Andy Mc Entee se surpreende que os norte-americanos não tenham aberto uma investigação oficial, como fizeram no caso do bombardeio de um vilarejo na noite de 30 de junho para 1o de julho último – que fez 48 mortos e 118 feridos entre os aldeões de Kakrakai que celebravam um casamento (leia, nesta edição, nota sobre o relatório das Nações Unidas). Segundo Marc Herold, professor na Universidade de New Hampshire, o número de civis mortos entre outubro e dezembro de 2001 no Afeganistão se situaria entre 2.650 e 2.9701.
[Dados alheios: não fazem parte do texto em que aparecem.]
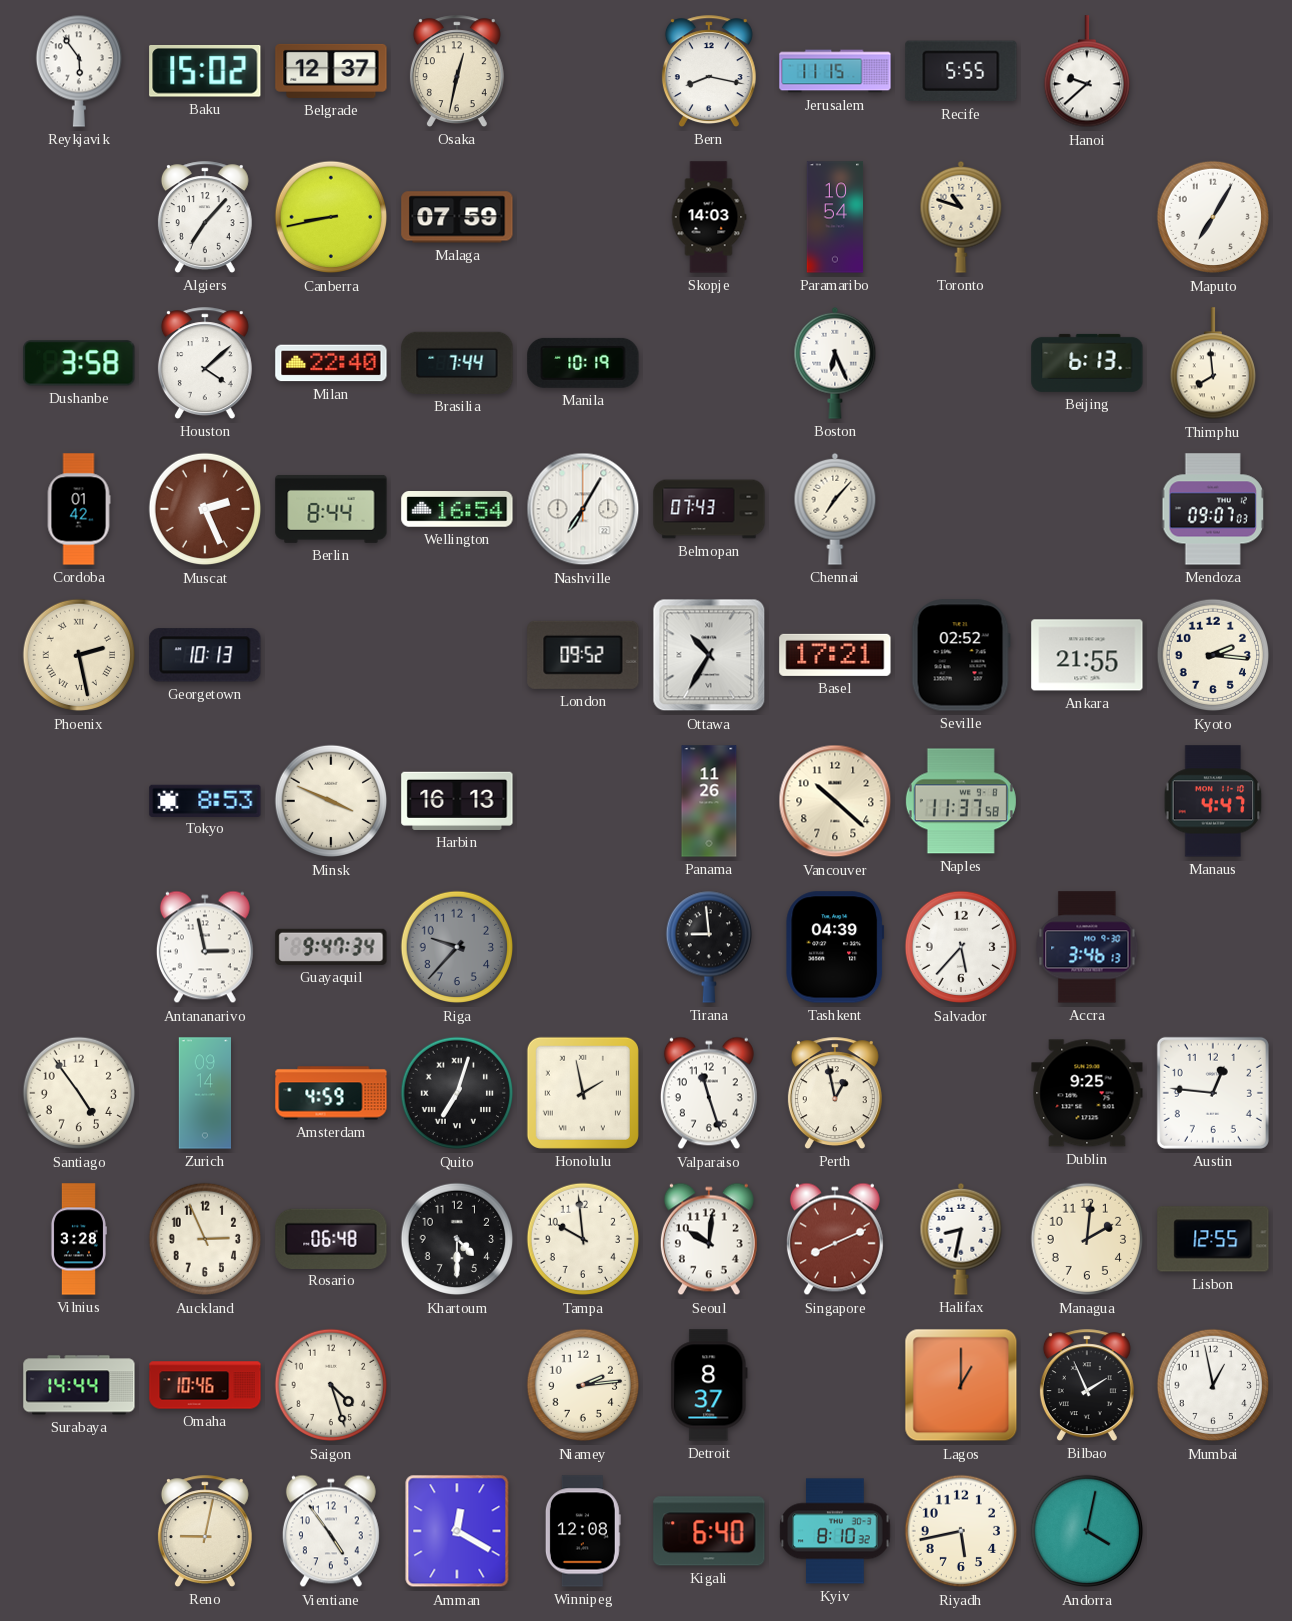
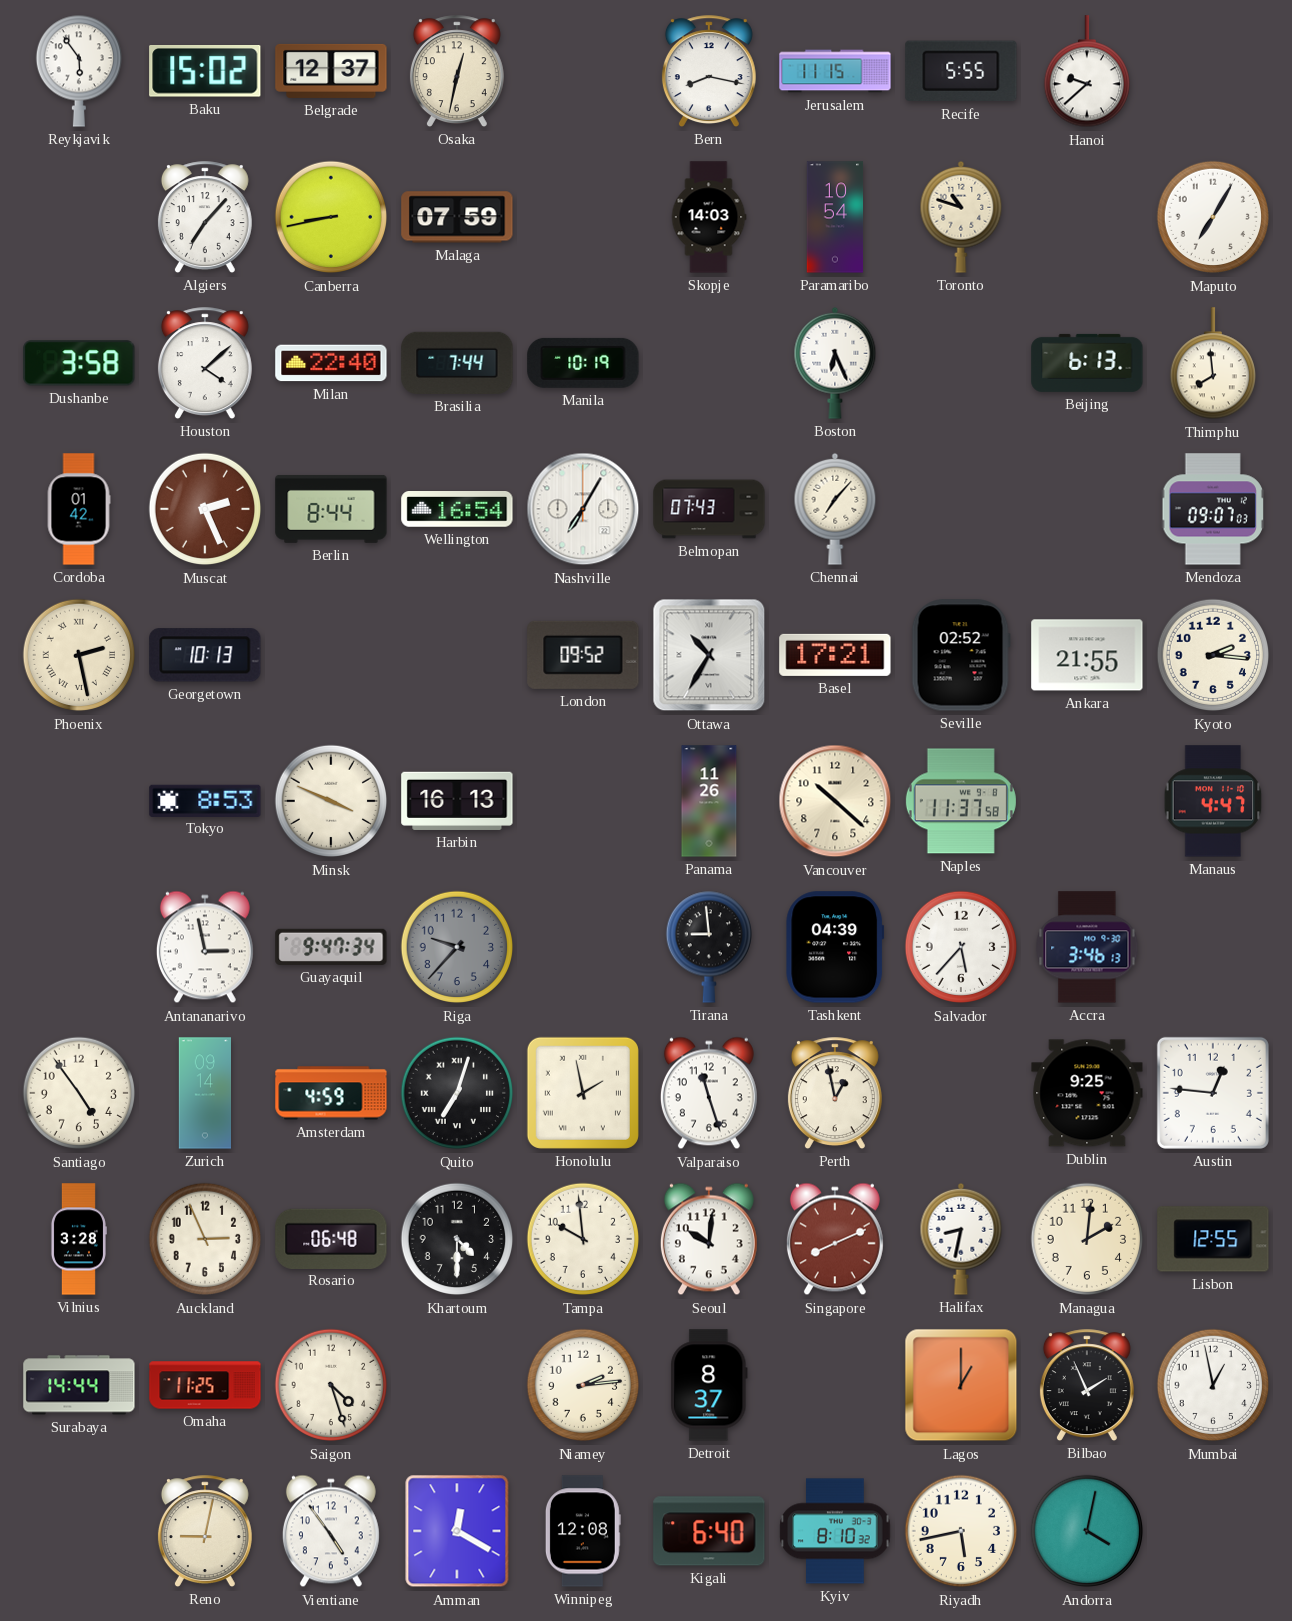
Omaha: 10:46 -> 11:25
Na ausência de uma investigação, o Pentágono desmentiu oficialmente as acusações feitas pelas testemunhas do filme de Jamie Doran: “As alegações surgiram quando foram encontradas valas comuns perto da prisão de Mazar-e-Sharif, em fevereiro… Nós as examinamos e não encontramos qualquer prova de que militares norte-americanos tenham participado ou tenham tido conhecimento deste tipo de atrocidades2“.
Newsweek rompe o silêncio
Na ausência de uma investigação concreta, o Pentágono desmentiu oficialmente as acusações feitas pelas testemunhas do documentário de Jamie Doran
Como lembra a Physicians for Human Rights – que esclarece não ter prova alguma do envolvimento norte-americano nessas atrocidades – a campanha de Kunduz, que terminou com a rendição dos talibans, foi feita com a participação dos Estados Unidos. Por conseqüência, eles “não podem lavar as mãos da responsabilidade que tinham no que diz respeito ao tratamento dado aos prisioneiros”, ainda que Washington considere que, de acordo com a convenção de Genebra, os prisioneiros talibans e os presos da Al Qaida não se beneficiam do estatuto de prisioneiros de guerra.
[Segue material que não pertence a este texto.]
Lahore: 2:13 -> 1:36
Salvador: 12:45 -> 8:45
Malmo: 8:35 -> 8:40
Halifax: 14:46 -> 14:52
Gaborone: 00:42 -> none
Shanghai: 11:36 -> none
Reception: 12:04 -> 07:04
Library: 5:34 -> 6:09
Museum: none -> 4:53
Considerando que “nem tudo é possível, em nome do antiterrorismo” e para “impedir que se enterre a informação e não se obtenham elementos de esclarecimento que permitam argumentar em favor da abertura de uma investigação”, a Esquerda Unitária Européia decidiu enviar uma delegação de cinco parlamentares de diferentes partidos ao Afeganistão, em setembro. Francis Wurtz deseja que membros do Congresso norte-americano se juntem ao pedido de abertura de uma investigação.
Até aqui um tabu nos meios de comunicação norte-americanos, a questão da responsabilidade dos Estados Unidos acaba de ser levantada pelo semanário Newsweek3 – que esclarece, no entanto, que nada permite fazer acusações sobre a participação de soldados norte-americanos no que se pode considerar um “crime de guerra”. Por outro lado, a revista informa que existe um relatório confidencial da ONU segundo o qual os fatos revelados seriam suficientes para “justificar uma investigação criminal oficial”.
Foram necessários quatro anos para que a ONU apresentasse um relatório oficial sobre as circunstâncias da queda do enclave de Srebrenica, em julho de 1995, na Bósnia, e sobre os massacres que se seguiram. No caso de Mazar-e-Sharif, a comunidade internacional se mostrará mais rápida?